Jorge Macri postou um vídeo de um procedimento policial em X. “Sempre igual. Parece que não entendem bem que tudo mudou. El Amanecer de los Cartoneros, uma cooperativa afiliada ao MTE, Por Juan GraboisPossuiu um imóvel no Parque Avellaneda há 10 anos. Nós fomos e os libertamos. A propriedade nº 553 foi restaurada”, escreveu o funcionário.
A operação contou com o envio de 20 agentes do Ministério do Espaço Público e Higiene Urbana, equipamentos pesados e policiais municipais. Conforme relatado A NAÇÃOA administração de Jorge Macri defendeu a medida como parte de um plano de desenvolvimento urbano.
“Isto A restauração deste imóvel faz parte da política do governo de Buenos Aires de organização do espaço público. A actual administração está a implementar um programa de gestão e segurança que já permitiu que mais de 550 imóveis apreendidos fossem restaurados e devolvidos aos seus proprietários nestes dois anos”, notaram.
a reação de Juan Grabois Ele chegou pouco depois e questionou duramente as ações. “Misturar-se com gente humilde que se dedica à reciclagem, que nunca fez mal a ninguém, só quer trabalhar e fazê-lo dentro da máxima legalidade”, afirmou, acrescentando: “Se ele mexer comigo, será um pouco menos indigno, mas isso não me incomoda.”.
O líder insistiu que Jorge Macri “Disfarça sua desumanidade para com aqueles que estão abaixo dele, subestimando sua organização coletiva e personalizando-a com seu rival.”. “Eles são clássicos, pervertidos, covardes clássicos, são pessoas más, pagarão em uma vida ou outra”, disse ele.
Jorge Macri respondeu às críticas e reafirmou a sua posição sobre o respeito pela lei no distrito. “Você nunca foi um grande amigo da propriedade privada”, disse ele. “Tudo mudou aqui, a lei prevalece na cidade. E os usurpadores não têm lugar. Propriedade restaurada 553. E continuamos.”
O MTA emitiu um comunicado contrariando a versão oficial da ilegalidade. A organização garantiu que o governo de Buenos Aires abandonou o uso do terreno há mais de 15 anos para obras de recuperação e negou a apropriação.

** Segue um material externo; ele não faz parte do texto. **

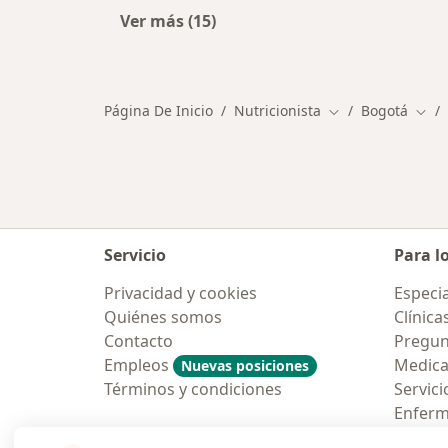
Ver más (15)
Más en esta categoría: Otros espec
Página De Inicio
Nutricionista
Bogotá
Cambiar de ciuda
Camb
Servicio
Para l
Privacidad y cookies
Especia
Quiénes somos
Clínica
Contacto
Pregun
Empleos
Medic
Nuevas posiciones
Términos y condiciones
Servici
Enfer
Pregun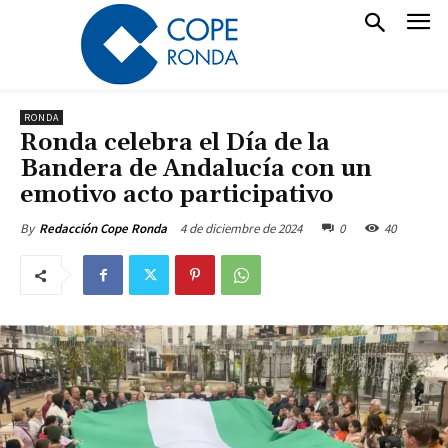
RONDA
Ronda celebra el Día de la
Bandera de Andalucía con un
emotivo acto participativo
4 de diciembre de 2024
0
40
By
Redacción Cope Ronda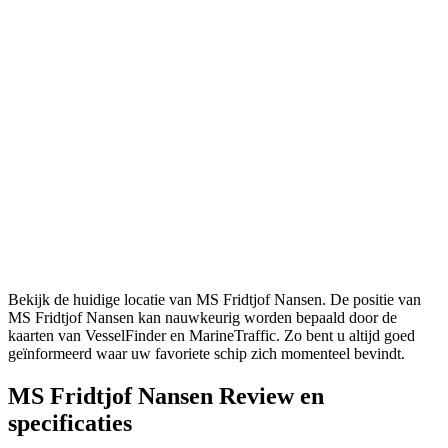
Bekijk de huidige locatie van MS Fridtjof Nansen. De positie van
MS Fridtjof Nansen kan nauwkeurig worden bepaald door de
kaarten van VesselFinder en MarineTraffic. Zo bent u altijd goed
geïnformeerd waar uw favoriete schip zich momenteel bevindt.
MS Fridtjof Nansen Review en
specificaties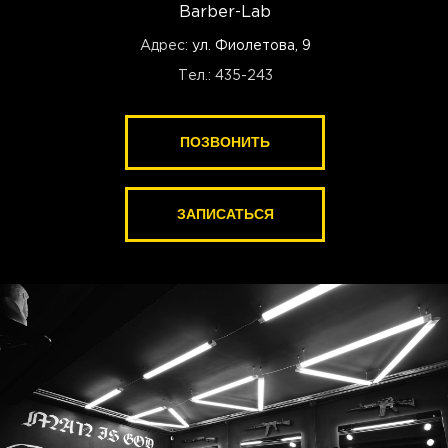
Barber-Lab
Адрес:
ул. Фиолетова, 9
Тел.: 435-243
ПОЗВОНИТЬ
ЗАПИСАТЬСЯ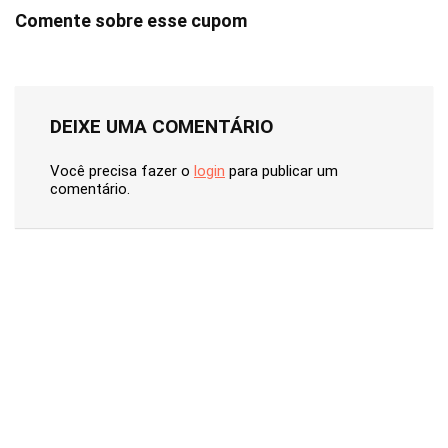
Comente sobre esse cupom
DEIXE UMA COMENTÁRIO
Você precisa fazer o
login
para publicar um
comentário.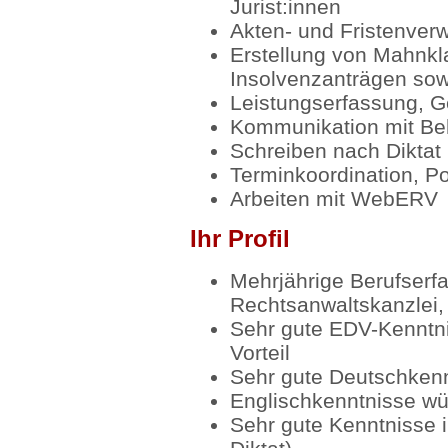
Jurist:innen
Akten- und Fristenver
Erstellung von Mahnkl
Insolvenzanträgen so
Leistungserfassung, G
Kommunikation mit Beh
Schreiben nach Diktat
Terminkoordination, P
Arbeiten mit WebERV
Ihr Profil
Mehrjährige Berufserfa
Rechtsanwaltskanzlei, 
Sehr gute EDV-Kenntni
Vorteil
Sehr gute Deutschken
Englischkenntnisse w
Sehr gute Kenntnisse 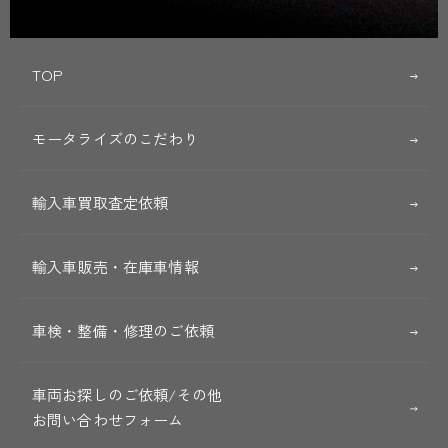
TOP
モータライズのこだわり
輸入車買取査定依頼
輸入車販売・在庫車情報
車検・整備・修理のご依頼
車両お探しのご依頼/その他
お問い合わせフォーム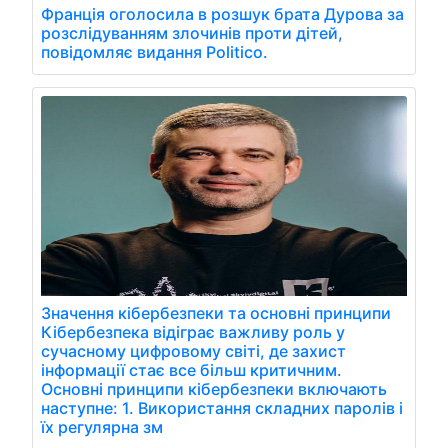
Франція оголосила в розшук брата Дурова за
розслідуванням злочинів проти дітей,
повідомляє видання Politico.
Значення кібербезпеки та основні принципи
Кібербезпека відіграє важливу роль у
сучасному цифровому світі, де захист
інформації стає все більш критичним.
Основні принципи кібербезпеки включають
наступне: 1. Використання складних паролів і
їх регулярна зм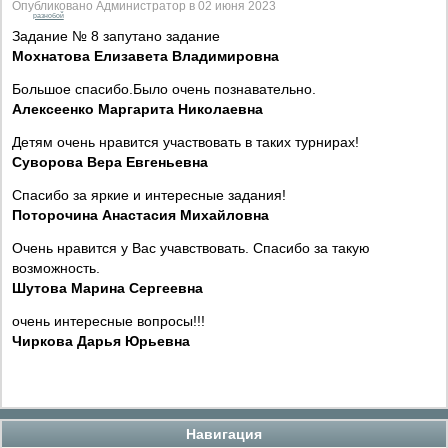
Опубликовано Администратор в 02 июня 2023
разнобой
Задание № 8 запутано задание
Мохнатова Елизавета Владимировна
Большое спасибо.Было очень познавательно.
Алексеенко Маргарита Николаевна
Детям очень нравится участвовать в таких турнирах!
Суворова Вера Евгеньевна
Спасибо за яркие и интересные задания!
Поторочина Анастасия Михайловна
Очень нравится у Вас учавствовать. Спасибо за такую
возможность.
Шутова Марина Сергеевна
очень интересные вопросы!!!
Чиркова Дарья Юрьевна
Навигация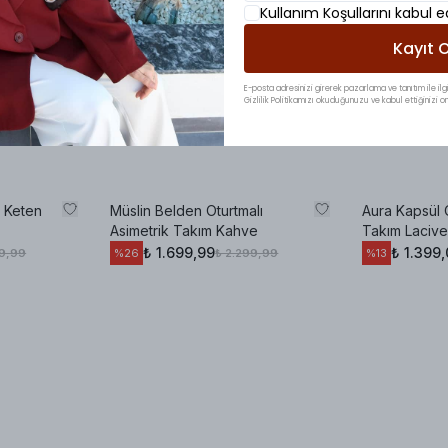
Kullanım Koşullarını kabul 
Kayıt O
E-posta adresinizi girerek pazarlama ve tanıtım ile ilgi
Gizlilik Politikamızı okuduğunuzu ve kabul ettiğinizi on
n Keten
Müslin Belden Oturtmalı
Aura Kapsül 
Asimetrik Takım Kahve
Takım Lacive
₺ 1.699,99
₺ 1.399
99,99
₺ 2.299,99
%
26
%
13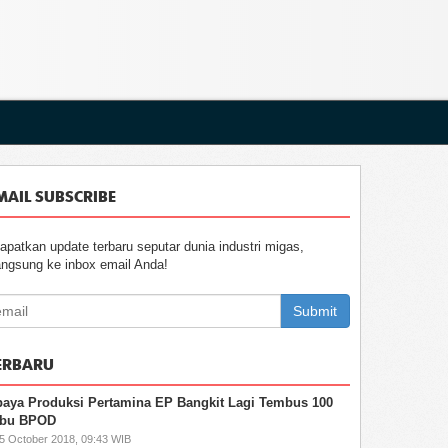
MAIL SUBSCRIBE
apatkan update terbaru seputar dunia industri migas,
angsung ke inbox email Anda!
Submit
ERBARU
aya Produksi Pertamina EP Bangkit Lagi Tembus 100
ibu BPOD
15 October 2018, 09:43 WIB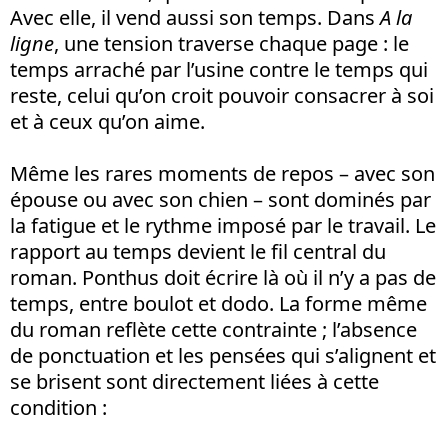
Avec elle, il vend aussi son temps. Dans
A la
ligne
, une tension traverse chaque page : le
temps arraché par l’usine contre le temps qui
reste, celui qu’on croit pouvoir consacrer à soi
et à ceux qu’on aime.
Même les rares moments de repos – avec son
épouse ou avec son chien – sont dominés par
la fatigue et le rythme imposé par le travail. Le
rapport au temps devient le fil central du
roman. Ponthus doit écrire là où il n’y a pas de
temps, entre boulot et dodo. La forme même
du roman reflète cette contrainte ; l’absence
de ponctuation et les pensées qui s’alignent et
se brisent sont directement liées à cette
condition :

“Negamos categoricamente que esteja ocupado ilegalmente. Em particular, 200 trabalhadores estão empregados, o pessoal do GCBA está de serviço e mais de 100 toneladas de recicláveis são recuperadas por mês, incluindo aproximadamente 25 toneladas de restos de tecido por mês.”eles mencionaram no texto.
“Estamos conversando com as autoridades há meses pois entendemos que a usina de beneficiamento pode causar transtornos aos vizinhos devido às suas próprias atividades. Mas recentemente esse diálogo foi interrompido unilateralmente e o Departamento de Desenvolvimento Urbano ignorou a questão”, explicaram.
Ignácio BysrockiO Ministro do Espaço Público e Higiene Urbana apoiou a intervenção e enfatizou a necessidade de regras claras. “A coexistência é mantida por regras claras que devem ser seguidas. Nem o espaço público nem a propriedade privada podem ser ocupados ilegalmente”.anunciou o oficial. O imóvel irá agora para a Direção Geral de Gestão de Ativos decidir o seu destino.